Snow passed his player's ability test in 2000 and started working at Ruttger's as an assistant professional under Bill Laimer in 2001. In 2005 Snow became the head professional when Laimer moved to Monticello. Until April, Snow was classified as a B-I. Now he's an A-1 and in his mind that tag is all that has changed.
A benefit in Snow's new title is his ability to hire an apprentice. He also is eligible to qualify for the 2009 PGA Championship at Hazeltine, which is something he half joked at.
Snow completed the three certification levels through a correspondence course with the PGA Learning Center in Port St. Lucie, Fla. He said it was the best plan for him considering he already earned a college degree.
"Everything that happened in my process was the way I kind of envisioned it," said Snow. "The financial part was the part that killed me. When I was an assistant, you're paid like an assistant and you're laid off in the winters. Coming up with $1,800 is a big stretch. Once the financial help was there then it was just up to me to get the motivation."

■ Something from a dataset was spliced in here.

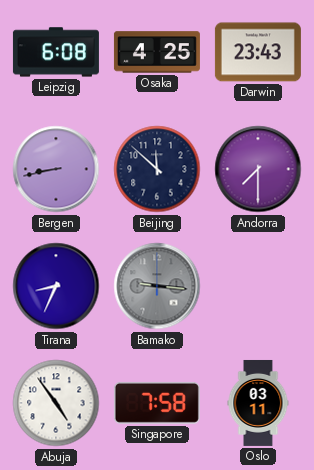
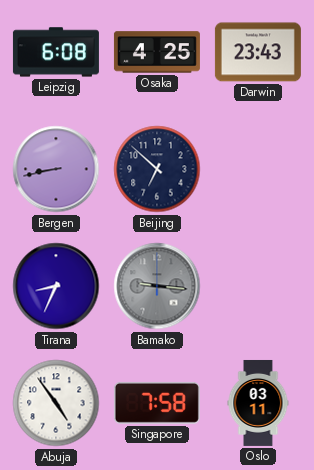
Beijing: 11:52 -> 6:52
Andorra: 7:30 -> none
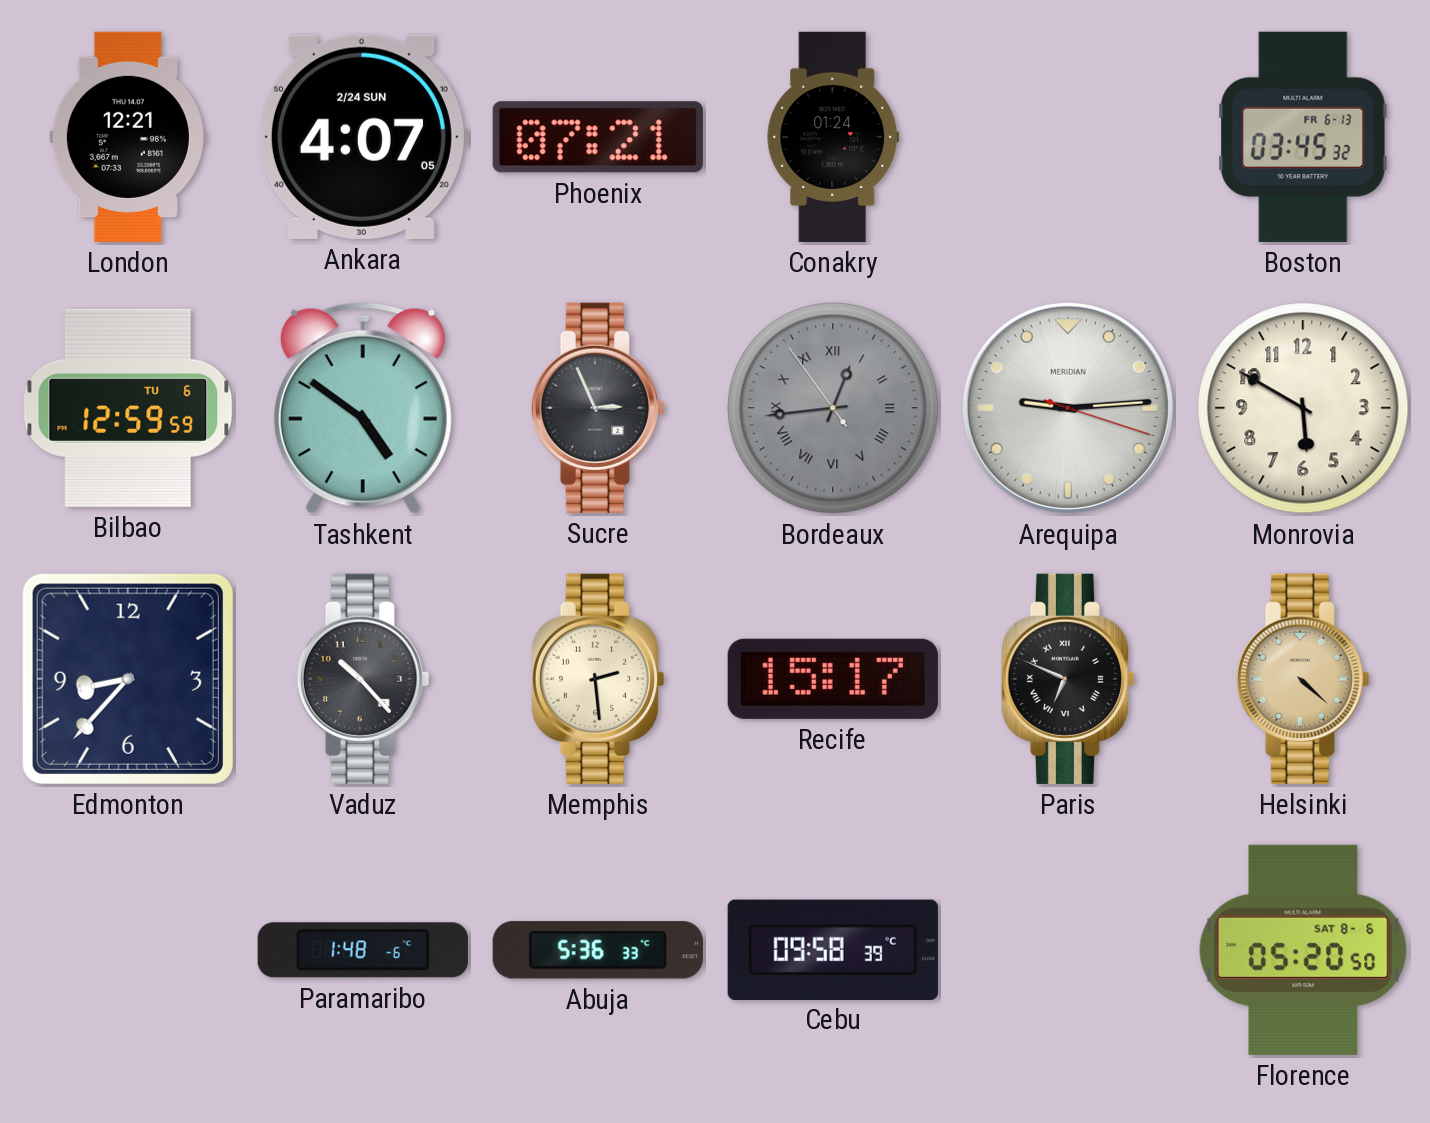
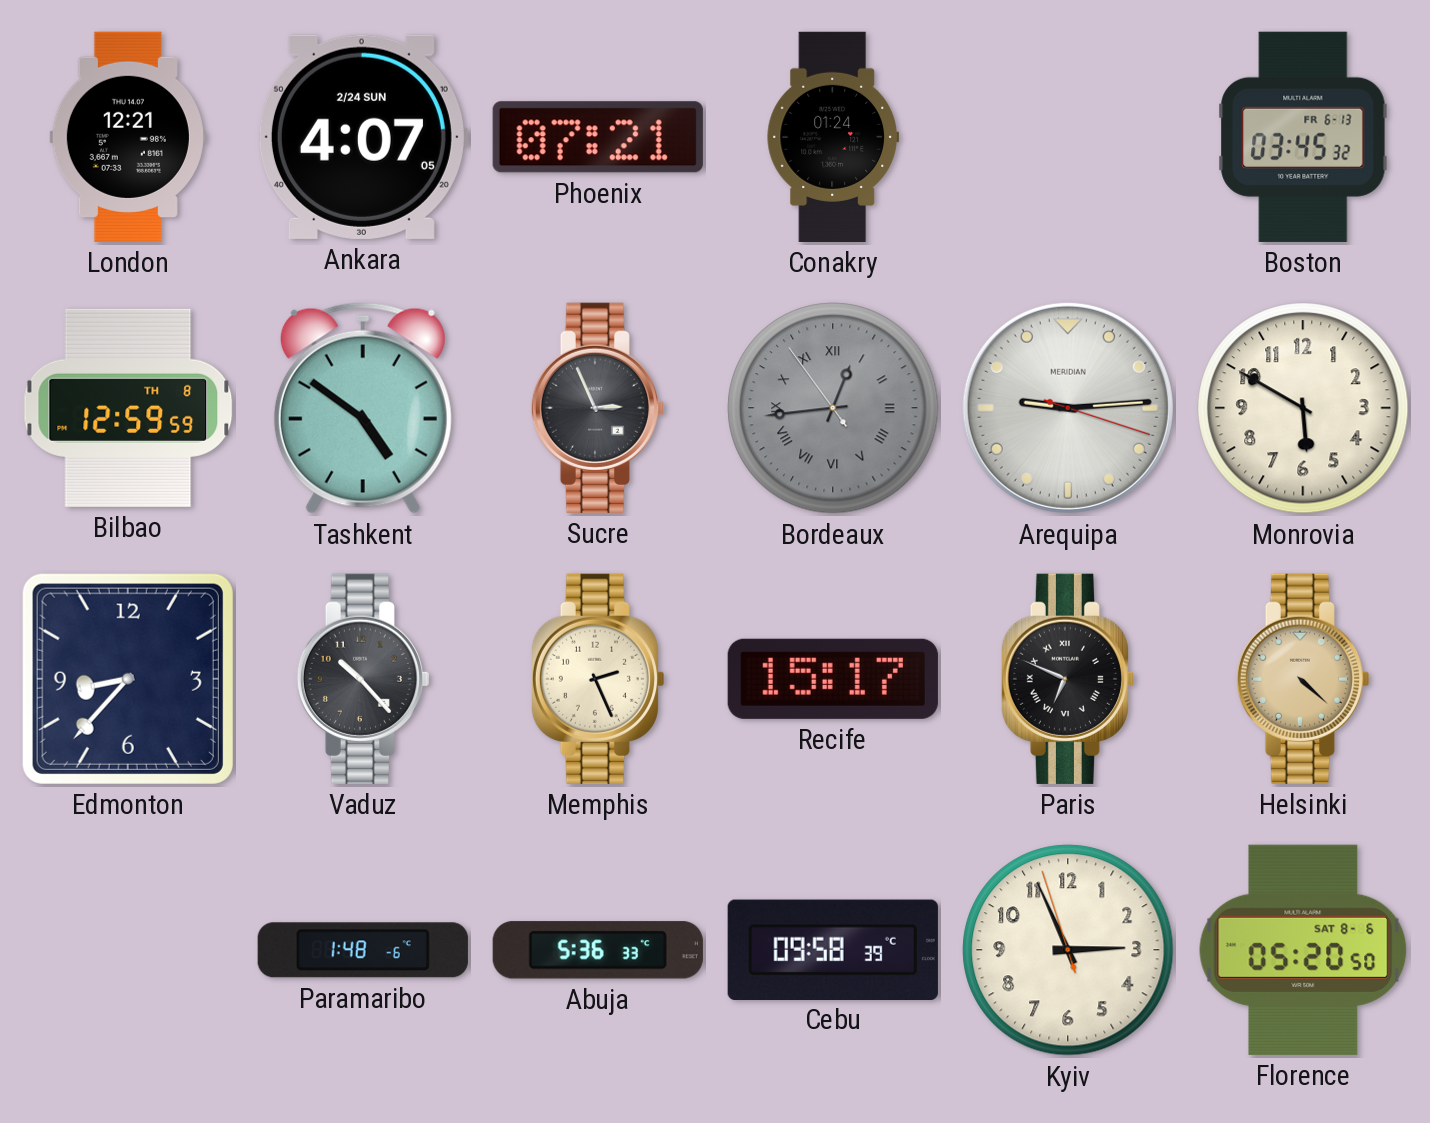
Bilbao date: TU 6 -> TH 8
Memphis: 2:29 -> 2:26
Kyiv: none -> 2:55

Also helping Snow toward his goal was his family and Ruttger's, which provided financial support toward the final two stages of his process.
"The biggest benefit for me having a family was when I started it, I was for sure going to finish," said Snow. "Being a single guy you have no responsibility and no one else to look out for. They're not hurting anybody else if they decide to do something else. I wasn't in a position to do that. I had people at home that were banking on me.
"I have a lot invested in this and that's where my family support helped me. There are times when you ask yourself, 'Can I afford this?' That's why it took me so long to finish level one because I was getting no financial support for it. Then when I became the head pro, Ruttger's kicked in a lot of the money toward that."